* Work instructions:
Copy every entry exactly as given, minus the images.

* Records shown:

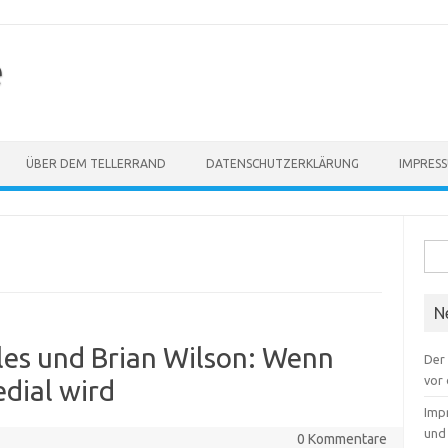
e
ÜBER DEM TELLERRAND
DATENSCHUTZERKLÄRUNG
IMPRES
Suc
nach
N
les und Brian Wilson: Wenn
Der 
vor 
dial wird
Impr
und
0 Kommentare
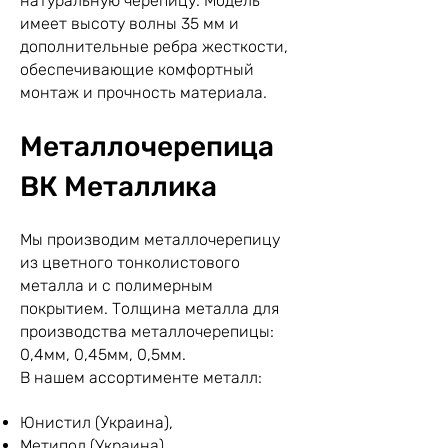
натуральную черепицу. Модель
имеет высоту волны 35 мм и
дополнительные ребра жесткости,
обеспечивающие комфортный
монтаж и прочность материала.
Металлочерепица
ВК Металлика
Мы производим металлочерепицу
из цветного тонколистового
металла и с полимерным
покрытием. Толщина металла для
производства металлочерепицы:
0,4мм, 0,45мм, 0,5мм.
В нашем ассортименте металл:
Юнистил (Украина),
Метипол (Украина),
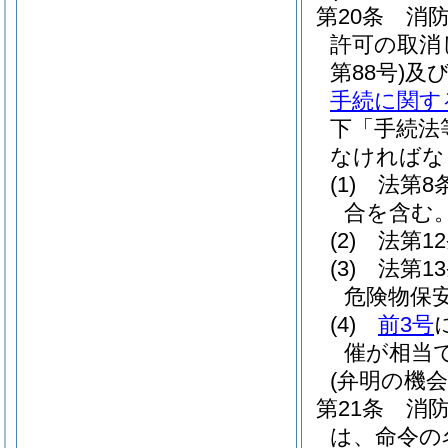
第20条
消
許可の取消
第88号)
及
手続に関す
下「手続法
なければな
(1)
法第8
合を含む。
(2)
法第1
(3)
法第1
危険物保
(4)
前3号
催が相当
(弁明の機会
第21条
消
は、命令の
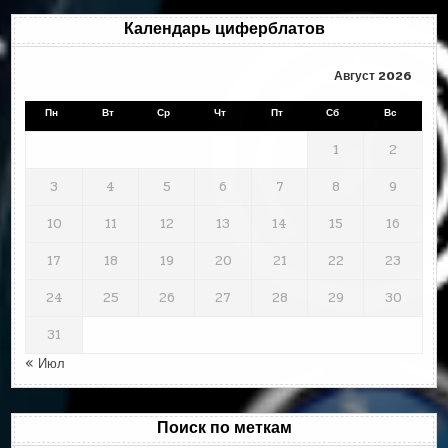
Календарь циферблатов
Август 2026
Пн
Вт
Ср
Чт
Пт
Сб
Вс
1
2
3
4
5
6
7
8
9
10
11
12
13
14
15
16
17
18
19
20
21
22
23
24
25
26
27
28
29
30
31
« Июл
Поиск по меткам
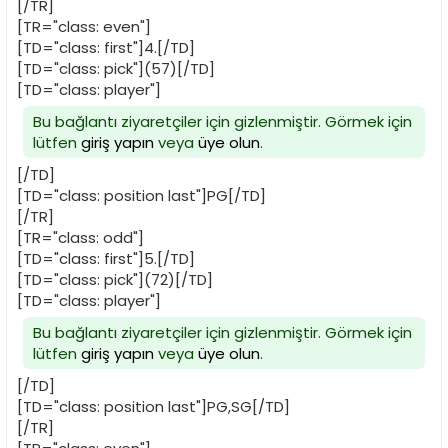
[/TR]
[TR="class: even"]
[TD="class: first"]4.[/TD]
[TD="class: pick"](57)[/TD]
[TD="class: player"]
Bu bağlantı ziyaretçiler için gizlenmiştir. Görmek için
lütfen
giriş yapın
veya
üye olun
.
[/TD]
[TD="class: position last"]PG[/TD]
[/TR]
[TR="class: odd"]
[TD="class: first"]5.[/TD]
[TD="class: pick"](72)[/TD]
[TD="class: player"]
Bu bağlantı ziyaretçiler için gizlenmiştir. Görmek için
lütfen
giriş yapın
veya
üye olun
.
[/TD]
[TD="class: position last"]PG,SG[/TD]
[/TR]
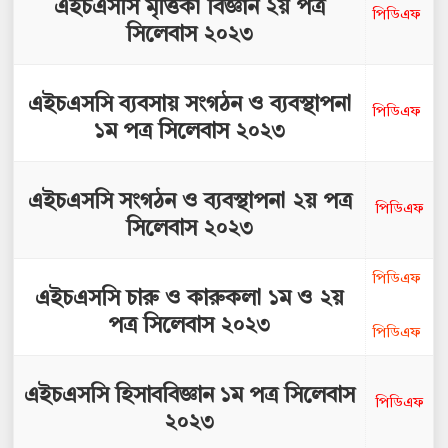
এইচএসসি মৃত্তিকা বিজ্ঞান ২য় পত্র
পিডিএফ
সিলেবাস ২০২৩
এইচএসসি ব্যবসায় সংগঠন ও ব্যবস্থাপনা
পিডিএফ
১ম পত্র সিলেবাস ২০২৩
এইচএসসি সংগঠন ও ব্যবস্থাপনা ২য় পত্র
পিডিএফ
সিলেবাস ২০২৩
পিডিএফ
এইচএসসি চারু ও কারুকলা ১ম ও ২য়
পত্র সিলেবাস ২০২৩
পিডিএফ
এইচএসসি হিসাববিজ্ঞান ১ম পত্র সিলেবাস
পিডিএফ
২০২৩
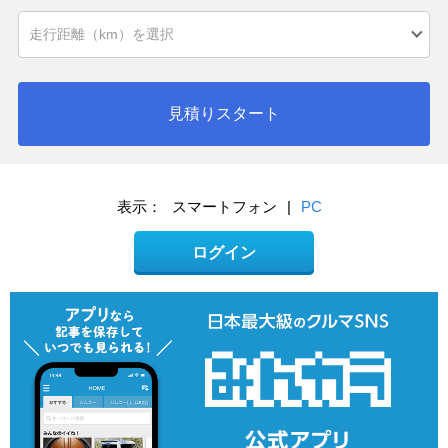
見積りスタート
表示：
スマートフォン
|
PC
ログイン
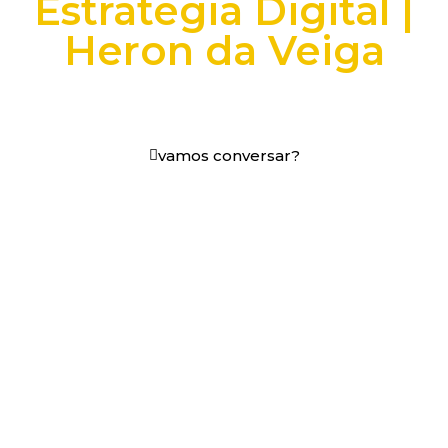
Estratégia Digital |
Heron da Veiga
+25 anos transformando dados e processos digitais
em decisões que funcionam.
vamos conversar?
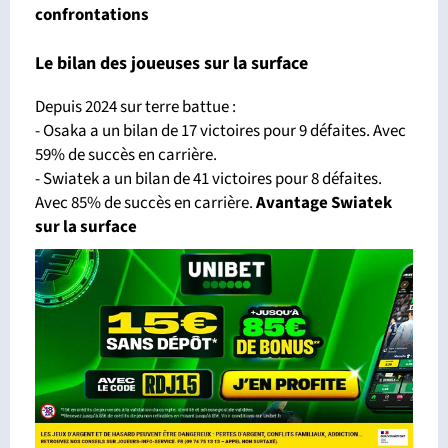
confrontations
Le bilan des joueuses sur la surface
Depuis 2024 sur terre battue :
- Osaka a un bilan de 17 victoires pour 9 défaites. Avec
59% de succès en carrière.
- Swiatek a un bilan de 41 victoires pour 8 défaites.
Avec 85% de succès en carrière.
Avantage Swiatek
sur la surface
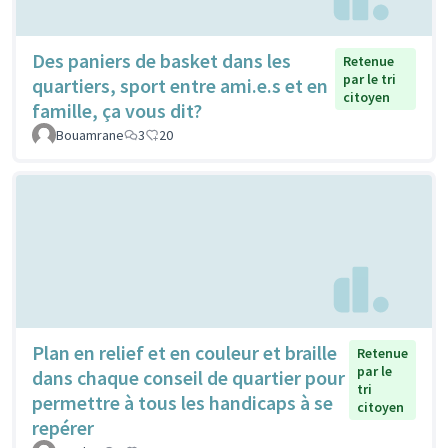
Des paniers de basket dans les
Retenue
par le tri
quartiers, sport entre ami.e.s et en
citoyen
famille, ça vous dit?
Bouamrane
3
20
Plan en relief et en couleur et braille
Retenue
par le
dans chaque conseil de quartier pour
tri
permettre à tous les handicaps à se
citoyen
repérer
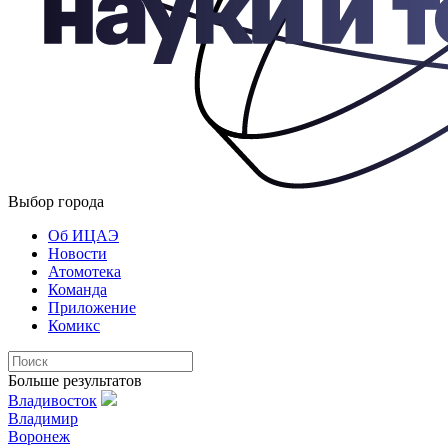
Выбор города
Об ИЦАЭ
Новости
Атомотека
Команда
Приложение
Комикс
Больше результатов
Владивосток
Владимир
Воронеж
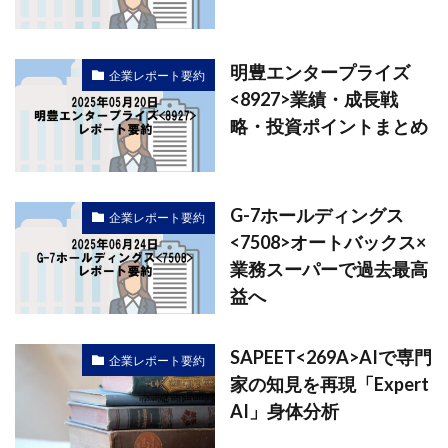
明豊エンタープライズ
企業レポート要約
<8927>業績・成長戦
略・投資ポイントまとめ
G-7ホールディングス
企業レポート要約
<7508>オートバックス×
業務スーパーで過去最高
益へ
SAPEET<269A>AIで専門
企業レポート要約
家の知見を再現「Expert
AI」身体分析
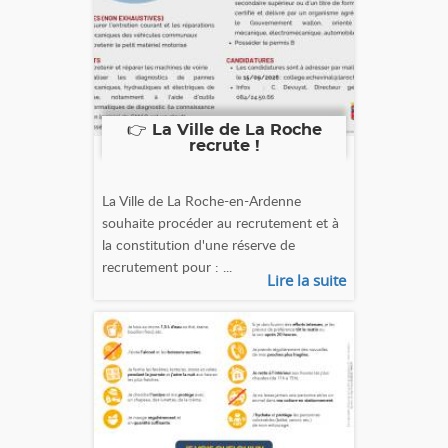
👉 La Ville de La Roche
recrute !
La Ville de La Roche-en-Ardenne
souhaite procéder au recrutement et à
la constitution d'une réserve de
recrutement pour : ...
Lire la suite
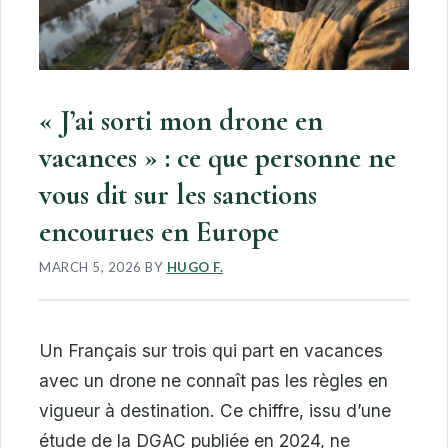
« J’ai sorti mon drone en
vacances » : ce que personne ne
vous dit sur les sanctions
encourues en Europe
MARCH 5, 2026
BY
HUGO F.
Un Français sur trois qui part en vacances
avec un drone ne connaît pas les règles en
vigueur à destination. Ce chiffre, issu d’une
étude de la DGAC publiée en 2024, ne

* Solution below:
e
ÜBER DEM TELLERRAND
DATENSCHUTZERKLÄRUNG
IMPRES
Suc
nach
N
les und Brian Wilson: Wenn
Der 
vor 
dial wird
Impr
und
0 Kommentare
натуральную черепицу. Модель
имеет высоту волны 35 мм и
дополнительные ребра жесткости,
обеспечивающие комфортный
монтаж и прочность материала.
Металлочерепица
ВК Металлика
Мы производим металлочерепицу
из цветного тонколистового
металла и с полимерным
покрытием. Толщина металла для
производства металлочерепицы:
0,4мм, 0,45мм, 0,5мм.
В нашем ассортименте металл:
Юнистил (Украина),
Метипол (Украина),
第20条
消
許可の取消
第88号)
及
手続に関す
下「手続法
なければな
(1)
法第8
合を含む。
(2)
法第1
(3)
法第1
危険物保
(4)
前3号
催が相当
(弁明の機会
第21条
消
は、命令の
Календарь циферблатов
Август 2026
Пн
Вт
Ср
Чт
Пт
Сб
Вс
1
2
3
4
5
6
7
8
9
10
11
12
13
14
15
16
17
18
19
20
21
22
23
24
25
26
27
28
29
30
31
« Июл
Поиск по меткам
[/TR]
[TR="class: even"]
[TD="class: first"]4.[/TD]
[TD="class: pick"](57)[/TD]
[TD="class: player"]
Bu bağlantı ziyaretçiler için gizlenmiştir. Görmek için
lütfen
giriş yapın
veya
üye olun
.
[/TD]
[TD="class: position last"]PG[/TD]
[/TR]
[TR="class: odd"]
[TD="class: first"]5.[/TD]
[TD="class: pick"](72)[/TD]
[TD="class: player"]
Bu bağlantı ziyaretçiler için gizlenmiştir. Görmek için
lütfen
giriş yapın
veya
üye olun
.
[/TD]
[TD="class: position last"]PG,SG[/TD]
[/TR]
এইচএসসি মৃত্তিকা বিজ্ঞান ২য় পত্র
পিডিএফ
সিলেবাস ২০২৩
এইচএসসি ব্যবসায় সংগঠন ও ব্যবস্থাপনা
পিডিএফ
১ম পত্র সিলেবাস ২০২৩
এইচএসসি সংগঠন ও ব্যবস্থাপনা ২য় পত্র
পিডিএফ
সিলেবাস ২০২৩
পিডিএফ
এইচএসসি চারু ও কারুকলা ১ম ও ২য়
পত্র সিলেবাস ২০২৩
পিডিএফ
এইচএসসি হিসাববিজ্ঞান ১ম পত্র সিলেবাস
পিডিএফ
২০২৩
見積りスタート
表示：
スマートフォン
|
PC
ログイン
Estratégia Digital |
Heron da Veiga
+25 anos transformando dados e processos digitais
em decisões que funcionam.
vamos conversar?
confrontations
Le bilan des joueuses sur la surface
Depuis 2024 sur terre battue :
- Osaka a un bilan de 17 victoires pour 9 défaites. Avec
59% de succès en carrière.
- Swiatek a un bilan de 41 victoires pour 8 défaites.
Avec 85% de succès en carrière.
Avantage Swiatek
sur la surface
Des paniers de basket dans les
Retenue
par le tri
quartiers, sport entre ami.e.s et en
citoyen
famille, ça vous dit?
Bouamrane
3
20
Plan en relief et en couleur et braille
Retenue
par le
dans chaque conseil de quartier pour
tri
permettre à tous les handicaps à se
citoyen
repérer
Выбор города
Об ИЦАЭ
Новости
Атомотека
Команда
Приложение
Комикс
Больше результатов
Владивосток
Владимир
Воронеж
明豊エンタープライズ
企業レポート要約
<8927>業績・成長戦
略・投資ポイントまとめ
G-7ホールディングス
企業レポート要約
<7508>オートバックス×
業務スーパーで過去最高
益へ
SAPEET<269A>AIで専門
企業レポート要約
家の知見を再現「Expert
AI」身体分析
👉 La Ville de La Roche
recrute !
La Ville de La Roche-en-Ardenne
souhaite procéder au recrutement et à
la constitution d'une réserve de
recrutement pour : ...
Lire la suite
« J’ai sorti mon drone en
vacances » : ce que personne ne
vous dit sur les sanctions
encourues en Europe
MARCH 5, 2026
BY
HUGO F.
Un Français sur trois qui part en vacances
avec un drone ne connaît pas les règles en
vigueur à destination. Ce chiffre, issu d’une
étude de la DGAC publiée en 2024, ne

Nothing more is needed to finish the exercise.